The attentive reader will notice the scrub brush on the cabin roof above and wonder if I use it on the deck which is of course no! It is for the anchor and the deck gets a gentle clean with a 3m red scrub pad in a circular motion with salt water and a little bit of dish soap a couple of times a year. 




A good no nonsense product in a day where there is a lot of nonsense, is worth giving a mention.  The heavy Carhartt rain jacket with neoprene inner cuffs is pretty darn good for West Coast weather and a fraction of the cost of anything "marine".  Hood could be a bit better but there it is. 


Sewed a sunbrella cover for the varnished bulwark cap. Tricky to find a way to secure it but could use  chainplates and other places and a few discrete brass pad eyes located on the inner bulwark and outboard under the rub rail. 


Saturday, September 29, 2018

September photos

Some photos of a two week trip in the Gulf Islands late September.




 Mt Baker in the back ground. 




A grey windy day and somewhat exposed anchorage but no problems


looking up Fulford Harbour, Saltspring Island from Russel Island


 Oil anchor lamp burns all night


When at anchor or mooring a snubber line from a block at the cranze iron keeps the mooring can away from the bobstay







The initial run issues with the Buhk engine injection pump have been sorted and there were no issues with the engine.

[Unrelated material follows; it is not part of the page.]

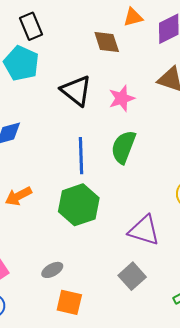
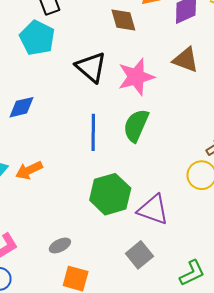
pink star: (122, 98) -> (136, 77), size x1.4
green hexagon: (79, 205) -> (110, 194), moved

September is great, few boats out, cooler but wonderful weather, just a great time to explore home waters which can be busy during summer.


Met up with SV Moon Raven, another 34ft  Falmouth Cutter. the owner and Bryan from Channel Cutter yachts were just starting their voyage to Hawaii. It was great fun to see them and have both boats together. Unfortunately my lousy phone camera did not capture a good imagine of the two boats together,




 Crocker designed SV Macaw at the same anchorage and we all had a wonderful visit and time.



Added the thimbles at the fwd lower shroud for the lifeline. A nice little job to do at anchor.


Made the boarding step for getting in and out of the dinghy. Bare red cedar with foam and canvas bumper bronze ring nailed around the edge




Thursday, September 13, 2018

Bowsprit Net


Made the bowsprit net and bowsprit cover. The cover is the usual Sunbrella canvas and leather. It just covers the varnished portion and has a "cap" to go over the end of the bowsprit.

The bowsprit net is 7/16" New England Rope 3 strand vintage Dacron as is the life lines, canvas lines and other lines other than sheets and halyards which are plain white 1/2" New England three strand Dacron. I lashed the net with No. 21 tarred seine twine. It is a smaller diameter and good for these small lashings. The fore and aft lines are spliced to Port Townsend Foundry pad eyes at the bulwark.


Cover and net complete.


That chain bobstay is temporary as I wait to get the spliced one.


Fore and aft lines are seized around a bronze thimble.


Pad eyes at the bulwark. 


Bowsprit cover is in two pieces and tied together. Will save a bit of work in maintenance.